**PROBLEM TO SOLVE:**
Scan the lines below and report each one containing "tenten" by copying it.

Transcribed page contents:

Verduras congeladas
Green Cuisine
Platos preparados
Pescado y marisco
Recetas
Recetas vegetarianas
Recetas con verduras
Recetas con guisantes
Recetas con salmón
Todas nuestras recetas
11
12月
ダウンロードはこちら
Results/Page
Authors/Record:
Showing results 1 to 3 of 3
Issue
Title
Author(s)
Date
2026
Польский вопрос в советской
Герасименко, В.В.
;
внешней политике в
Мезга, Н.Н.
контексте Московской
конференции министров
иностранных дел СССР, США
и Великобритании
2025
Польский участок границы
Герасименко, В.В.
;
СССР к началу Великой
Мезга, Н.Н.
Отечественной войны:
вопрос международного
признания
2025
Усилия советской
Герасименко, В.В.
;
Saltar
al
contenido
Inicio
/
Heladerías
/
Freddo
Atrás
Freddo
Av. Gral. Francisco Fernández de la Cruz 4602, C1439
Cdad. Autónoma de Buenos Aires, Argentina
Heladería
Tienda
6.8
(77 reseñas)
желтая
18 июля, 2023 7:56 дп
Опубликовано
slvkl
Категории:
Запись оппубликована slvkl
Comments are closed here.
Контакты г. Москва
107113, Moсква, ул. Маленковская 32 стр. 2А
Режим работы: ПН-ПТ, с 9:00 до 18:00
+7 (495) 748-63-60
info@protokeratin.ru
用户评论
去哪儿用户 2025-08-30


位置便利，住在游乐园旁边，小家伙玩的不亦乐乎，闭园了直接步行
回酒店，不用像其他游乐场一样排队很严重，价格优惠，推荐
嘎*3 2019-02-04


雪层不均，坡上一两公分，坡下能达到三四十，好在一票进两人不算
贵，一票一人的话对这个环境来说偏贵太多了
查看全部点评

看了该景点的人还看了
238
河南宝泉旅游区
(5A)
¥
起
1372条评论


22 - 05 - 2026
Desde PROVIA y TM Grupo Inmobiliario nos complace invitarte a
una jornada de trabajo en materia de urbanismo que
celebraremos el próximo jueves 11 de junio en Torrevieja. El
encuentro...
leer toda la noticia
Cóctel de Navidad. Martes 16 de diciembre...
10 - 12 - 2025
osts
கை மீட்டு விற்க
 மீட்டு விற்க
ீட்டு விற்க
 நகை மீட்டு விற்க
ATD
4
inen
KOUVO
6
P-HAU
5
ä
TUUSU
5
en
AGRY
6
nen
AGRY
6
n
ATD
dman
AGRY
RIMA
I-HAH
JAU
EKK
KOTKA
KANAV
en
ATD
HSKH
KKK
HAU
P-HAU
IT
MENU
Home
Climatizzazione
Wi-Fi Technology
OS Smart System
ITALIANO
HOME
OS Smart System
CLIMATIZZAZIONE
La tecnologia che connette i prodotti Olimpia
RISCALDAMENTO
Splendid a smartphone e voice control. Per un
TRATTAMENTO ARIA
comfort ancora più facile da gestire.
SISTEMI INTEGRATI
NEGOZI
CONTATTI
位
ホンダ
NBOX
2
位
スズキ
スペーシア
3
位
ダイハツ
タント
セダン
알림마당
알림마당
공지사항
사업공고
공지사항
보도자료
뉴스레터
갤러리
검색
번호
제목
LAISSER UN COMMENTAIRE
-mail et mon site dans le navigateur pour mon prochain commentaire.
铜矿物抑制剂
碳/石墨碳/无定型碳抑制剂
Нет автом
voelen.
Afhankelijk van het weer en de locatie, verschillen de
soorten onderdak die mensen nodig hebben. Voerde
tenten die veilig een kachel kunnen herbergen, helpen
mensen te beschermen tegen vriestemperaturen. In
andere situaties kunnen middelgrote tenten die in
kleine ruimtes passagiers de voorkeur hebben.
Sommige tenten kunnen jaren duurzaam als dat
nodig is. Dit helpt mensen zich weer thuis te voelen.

**ANSWER SPACE:**
tenten die veilig een kachel kunnen herbergen, helpen
andere situaties kunnen middelgrote tenten die in
Sommige tenten kunnen jaren duurzaam als dat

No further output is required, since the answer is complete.